A bi-directional bike route, like the one in Ann Arbor, Michigan, would provide a safer corridor for cyclists and represent an investment that would “pay dividends” for the city in the long run, Bike Ottawa claims. [Photo courtesy Bike Ottawa via mlive]

This is not the only question that has been raised regarding the planned project.

“Right now, the city has pretty much suggested bike lanes on the street,” said William van Geest of Bike Ottawa’s advocacy working group. “For them, it means a little paint on the road, and when it comes down to it, paint will not protect people.”

With regard to the proposed cycle path itself, “The city has only discussed the possibility of a one-way cycle facility in the direction of car traffic,” the group noted.

Crossings can be dangerous for cyclists and those who walk, so Bike Ottawa said it is grateful for the proposed protection at the crossings at Pretoria.

“But people who ride bicycles also need protection between intersections,” the group said. “In addition, road construction usually collects snow in the winter, forcing people on bicycles into car traffic.”

The group has proposed two possible solutions, both of which involve two-way cycle routes.

The first would see a bi-directional cycle route along the length of the corridor.

According to Bike Canada, “this solution narrows the roadway, which research has shown helps reduce motorists’ speeds and makes the area safer for everyone, including motorists.”

The second proposed solution is a “counterflow” cycle route.

William van Geest from Bike Ottawa. [Photo courtesy of]

A countercurrent facility is, according to the Ontario Traffic Manual, “a bike path that runs in the opposite direction of motor vehicle traffic.” This will enable two-way cycling on a road that has one-way operation for cars.

Contraflow bike lanes can be separated from vehicle lanes by a painted line, a buffer, or by some form of physical separation.

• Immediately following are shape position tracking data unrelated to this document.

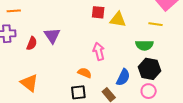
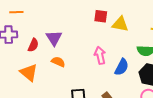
orange semicircle: (85, 73) -> (58, 62), moved
blue semicircle: (123, 77) -> (122, 67), moved
orange triangle: (29, 83) -> (29, 72), moved

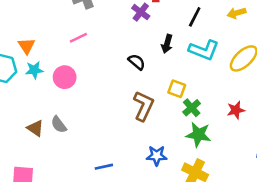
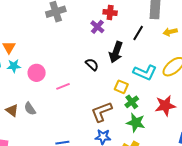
pink line: (78, 38) -> (63, 86), moved
black arrow: (167, 44) -> (116, 52), size x1.5
cyan L-shape: (204, 50) -> (145, 72), moved
brown L-shape: (144, 106) -> (102, 112), moved, turned -140
red star: (236, 110) -> (165, 106), size x1.5

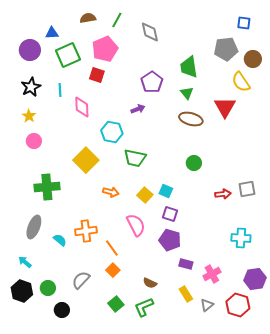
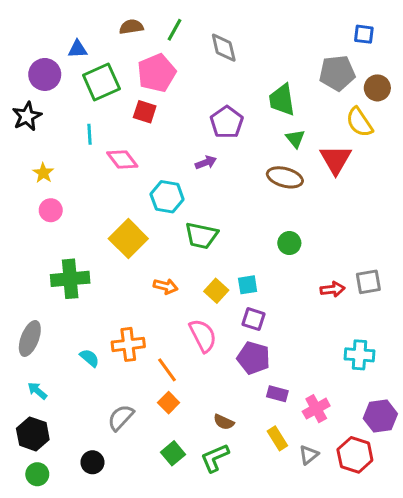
black star: (31, 87) -> (27, 116), moved
green triangle: (187, 93) -> (295, 139), moved
pink diamond: (82, 107) -> (122, 160), turned -35
cyan square: (166, 191) -> (248, 285), turned -32
gray ellipse: (34, 227) -> (30, 338), moved
green circle: (48, 288) -> (37, 474), moved

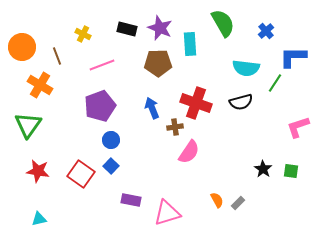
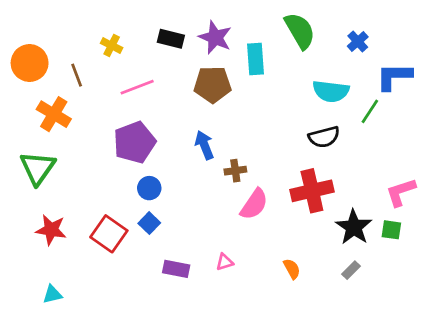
red cross: (196, 103) -> (312, 191), moved, turned -32
pink L-shape: (298, 127) -> (401, 192), moved
black star: (263, 169) -> (354, 227), size x1.5
gray rectangle: (238, 203) -> (351, 270), moved
pink triangle: (167, 213) -> (225, 262), moved, size x0.5

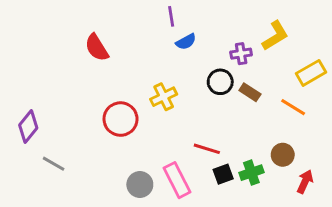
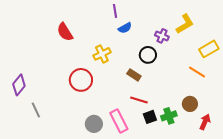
purple cross: (241, 54) -> (162, 36), turned 32
brown rectangle: (250, 92) -> (134, 75), moved
yellow cross: (164, 97) -> (102, 54), moved
gray line: (54, 164) -> (36, 110), turned 35

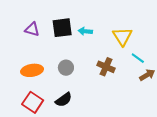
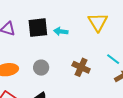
yellow triangle: (122, 36) -> (98, 22), moved

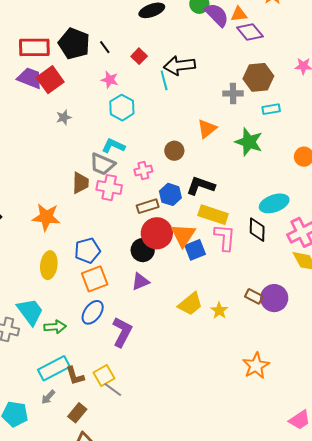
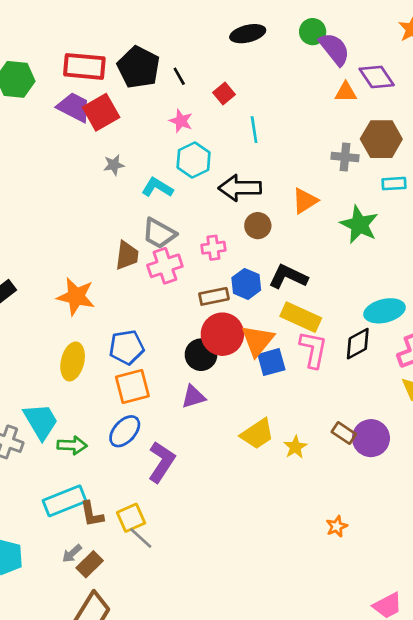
orange triangle: (239, 14) -> (346, 92), moved
black arrow: (179, 66) -> (240, 188), moved
cyan L-shape: (113, 146) -> (157, 187), moved
pink cross: (109, 188) -> (165, 266), turned -35
black diamond: (257, 230) -> (358, 344), turned 55
orange star: (256, 366) -> (337, 526), size x0.6
gray arrow: (48, 397) -> (72, 554), moved

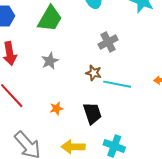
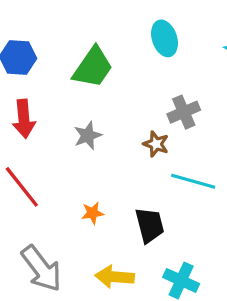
brown star: (94, 73) -> (156, 144), moved

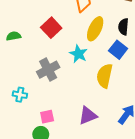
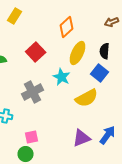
yellow semicircle: (105, 76) -> (87, 98), turned -130
purple triangle: (88, 116) -> (82, 138), moved

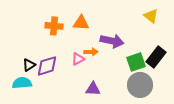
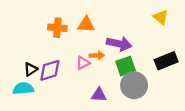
black rectangle: (156, 57) -> (166, 61), turned 30
green square: (136, 62) -> (126, 66), moved
gray circle: (140, 85) -> (134, 85), moved

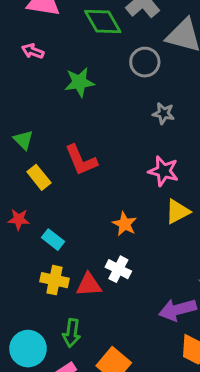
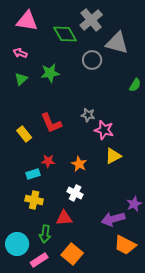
gray star: (164, 113) -> (88, 115), moved
green triangle: (23, 140) -> (21, 79), moved, turned 32
red star: (19, 219) -> (48, 161), moved
cyan rectangle: (53, 240) -> (33, 174), turned -56
red triangle: (89, 285) -> (64, 218), moved

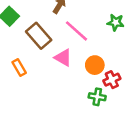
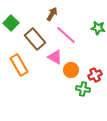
orange circle: (95, 65) -> (71, 70), moved
orange rectangle: (19, 68) -> (19, 65), size x1.5

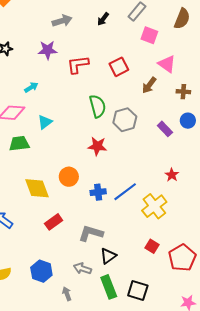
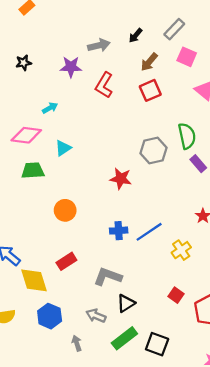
gray arrow: (62, 21) -> (99, 45), moved
red L-shape: (78, 64) -> (104, 85), turned -55
brown arrow: (149, 85) -> (149, 62), moved
green semicircle: (98, 106) -> (187, 136), moved
orange circle: (69, 177) -> (65, 210), moved
yellow diamond: (37, 188) -> (34, 280), moved
yellow cross: (154, 206) -> (181, 250), size x0.7
green rectangle: (109, 287) -> (124, 338), turned 70

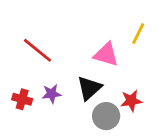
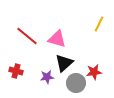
pink triangle: (106, 55) -> (57, 39), moved
purple star: (52, 94) -> (47, 77), moved

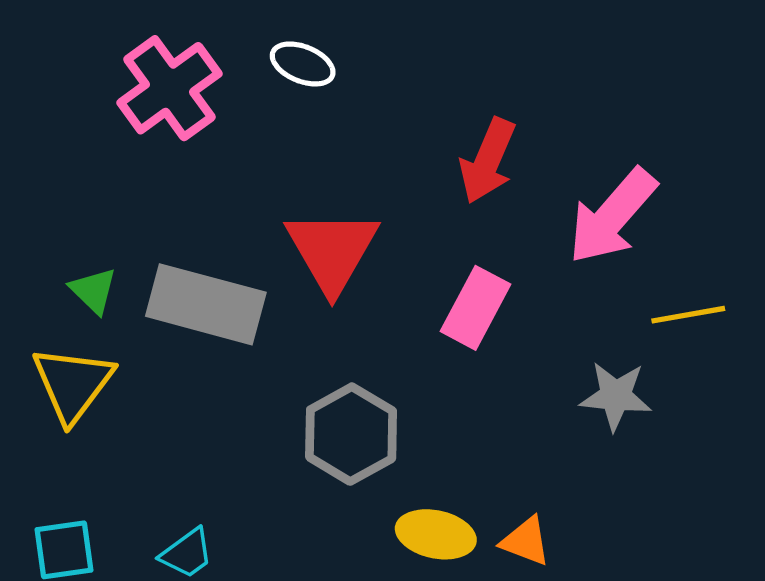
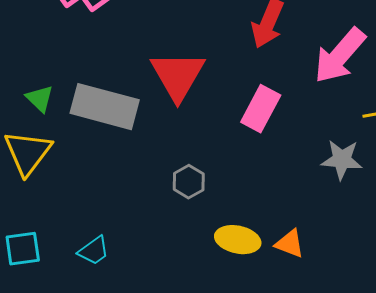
gray hexagon: (351, 434) -> (189, 182), size x0.6

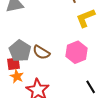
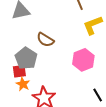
brown semicircle: (41, 52) -> (45, 40), moved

Ottawa has a couple of opposite bike lanes on Bay Street that run six blocks from Wellington Street to Laurier Avenue.

Bicycle Ottawa’s preferred solution is the bi-directional cycle path.

“This is the safest option for everyone. But if proper traffic calming measures are added to a point where people of all ages can cycle safely and comfortably on the street, this would also be acceptable,” the group said.

Although a fully bi-directional cycle route would create more work for transport planners, van Geest said, “proper cycle infrastructure is a major investment for the city. And we must also recognize that this is a timely matter – how many times will you tear up an entire street? ”

He added: “If you’re going to make a new bike facility, it has to be safe, so it’s almost not worth it just to paint a line and say a prayer.”

Van Geest expects to hear the city’s response to Bike Ottawa’s proposal within the next month.